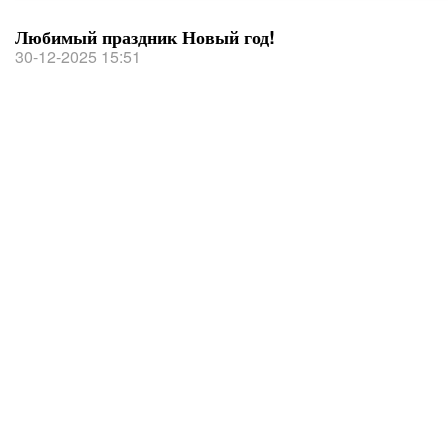
Любимый праздник Новый год!
30-12-2025 15:51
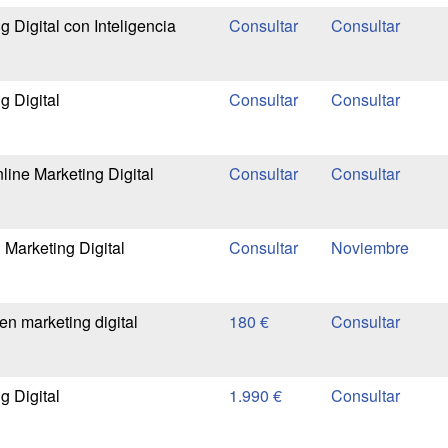
 Digital con Inteligencia
g Digital
line Marketing Digital
 Marketing Digital
Noviembre
en marketing digital
180 €
g Digital
1.990 €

● What the exercise asks
Copy out the material exactly as it stands, though no picture should appear in the copy.

● Response area
Любимый праздник Новый год!
30-12-2025 15:51
 Digital con Inteligencia
g Digital
line Marketing Digital
 Marketing Digital
Noviembre
en marketing digital
180 €
g Digital
1.990 €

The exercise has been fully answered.